Note: as I said, the story is set 1986 (the year of the Chernobyl nuclear disaster, which plays a part in the plot), and I don't remember if Rose's age is actually mentioned anywhere, but I pictured her as a 16 y.o.; then again, she mentions how her mother died in 1977, when she was 5, which would make her 14. Now, I still think there was a mistake, because her character reads older (also, she's clearly not a freshman...uh...freshwoman?). It's possible that she was a bit older than 5 when her mother died, so she might be 15 when the novel starts. Then again, the Cernobyl disaster happened in April, and there's hardly any space for her to have turned 15, since her mum should have died sometime in January and Rose should have been closer to 6 by then for her to be 15 in April 1986 - and anyhow, 15 still sounds too young to me. No big deal though - I just thought I'd mention it).
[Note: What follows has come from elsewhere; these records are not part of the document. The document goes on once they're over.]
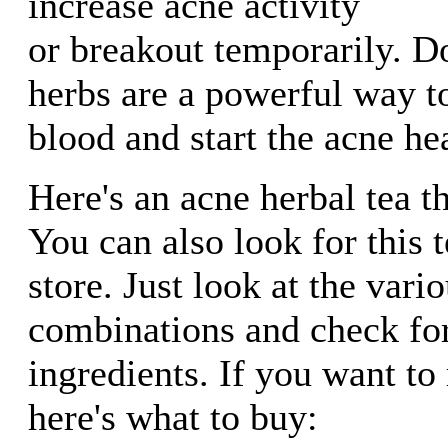
increase acne activity
or breakout temporarily. Do
herbs are a powerful way t
blood and start the acne he
Here's an acne herbal tea t
You can also look for this t
store. Just look at the vario
combinations and check for
ingredients. If you want t
here's what to buy:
For more Thriller/Mystery books click here.
For more Contemporary books click here.
Like this book? You might also be interested in Kali Wallace: "The Memory Trees" (review to come).
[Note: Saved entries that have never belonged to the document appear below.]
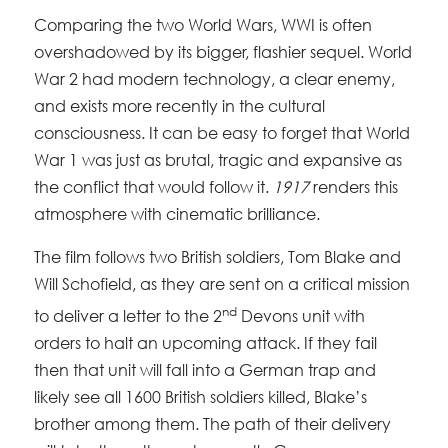
Comparing the two World Wars, WWI is often
overshadowed by its bigger, flashier sequel. World
War 2 had modern technology, a clear enemy,
and exists more recently in the cultural
consciousness. It can be easy to forget that World
War 1 was just as brutal, tragic and expansive as
the conflict that would follow it.
1917
renders this
atmosphere with cinematic brilliance.
The film follows two British soldiers, Tom Blake and
Will Schofield, as they are sent on a critical mission
nd
to deliver a letter to the 2
Devons unit with
orders to halt an upcoming attack. If they fail
then that unit will fall into a German trap and
likely see all 1600 British soldiers killed, Blake’s
brother among them. The path of their delivery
  1. How excited that the book was even better for you the third time around. Caring that much about the character means the author did a fantastic job creating them. Glad this was a success for you (once again)

    1. She did! And this is, again, proof that rereading has a lot going for it (I know you don't reread, but honestly, I'd rather read the same beloved book 10 times than 10 new books that I "might" like LOL).

  2. Hmmm. Nice setting, sounds like a bit dark but not overmuch. I love revisiting a book multiple times- there are very few I can do with that with, but when you can it's great. :) Also, the Cernobyl angle has me wondering.

    1. The "Cernobyl angle" is there because of the lead's best friend Pearl, whose dad is a Russian her mother had a brief affair with. When the disaster occurs, Pearl (who's trying to find her father by sending letters to all his homonyms) worries about him being involved. It was a curious angle for sure, but then again, the whole book is (deliciously) quirky 🙂.

  3. I am intrigued, because I can honestly not say whether it would be for me or not

    1. If you can stomach an enchanting, but dark book (and I don't mean containing horror elements), then yes!

  4. I was 16 in 1986 too. I remember Chernobyl happening and how we had to stay inside all day when the cloud passed over California. It was kinda weird. Not sure this is my kind of book but I appreciate the review.

    1. I was 20, but I didn't live the same experience here in Italy. I'm sure it was weird! And thank you.

  5. I often have the opposite experience and rereading books doesn't improve my rating, unless they're a favorite that I would read compulsively over and over lol. I'm glad you enjoyed it so much. The setting does sound dark! I think I could enjoy it though. Great revew !

    1. "I often have the opposite experience and rereading books doesn't improve my rating".
      That's peculiar! I mean, in my experience, books that straddle the line between 3 and 4 stars - and like this one, between 4 and 5 - almost always get better for me. I don't know if it happens to many other readers LOL. I hope you'll take a chance on it someday - and thank you!